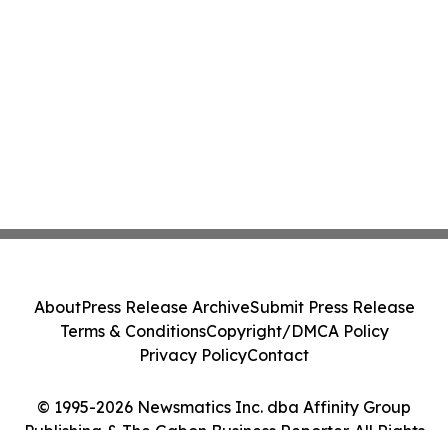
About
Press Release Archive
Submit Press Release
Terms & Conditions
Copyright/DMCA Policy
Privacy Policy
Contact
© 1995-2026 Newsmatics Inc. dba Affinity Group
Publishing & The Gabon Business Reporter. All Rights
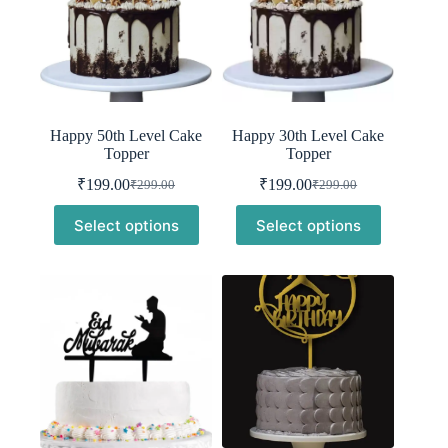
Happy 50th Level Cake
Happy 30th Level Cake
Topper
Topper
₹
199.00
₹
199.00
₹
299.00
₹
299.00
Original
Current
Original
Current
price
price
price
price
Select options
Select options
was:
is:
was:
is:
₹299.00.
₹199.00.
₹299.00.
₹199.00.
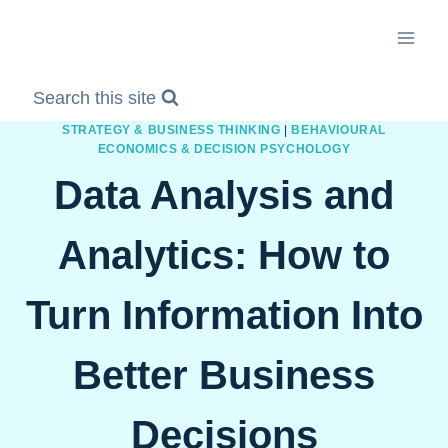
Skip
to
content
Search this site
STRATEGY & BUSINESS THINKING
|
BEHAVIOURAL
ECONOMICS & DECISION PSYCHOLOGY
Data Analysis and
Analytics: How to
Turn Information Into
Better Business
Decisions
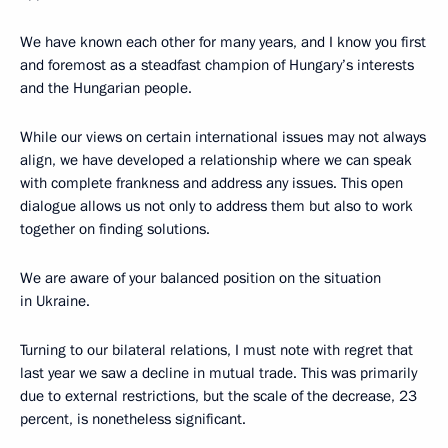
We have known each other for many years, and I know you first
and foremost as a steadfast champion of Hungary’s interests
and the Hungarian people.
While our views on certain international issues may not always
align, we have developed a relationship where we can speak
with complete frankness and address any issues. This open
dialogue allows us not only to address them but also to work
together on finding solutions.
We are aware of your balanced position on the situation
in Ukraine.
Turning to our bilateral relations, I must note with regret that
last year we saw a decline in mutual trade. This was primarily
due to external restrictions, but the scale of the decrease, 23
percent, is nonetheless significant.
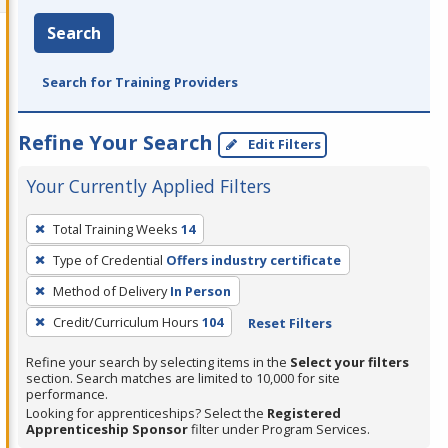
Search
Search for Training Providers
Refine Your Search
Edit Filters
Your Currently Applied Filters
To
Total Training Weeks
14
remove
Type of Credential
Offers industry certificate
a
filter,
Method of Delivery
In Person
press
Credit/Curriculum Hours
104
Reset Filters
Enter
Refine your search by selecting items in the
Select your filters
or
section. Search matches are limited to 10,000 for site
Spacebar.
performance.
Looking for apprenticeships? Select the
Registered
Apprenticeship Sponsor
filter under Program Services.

◆ TASK DETAILS: Leave out every line before the one containing "Looking for apprenticeships? Select the"; set down that line and all remaining lines of the material exactly.

◆ WRITTEN ANSWER:
Looking for apprenticeships? Select the
Registered
Apprenticeship Sponsor
filter under Program Services.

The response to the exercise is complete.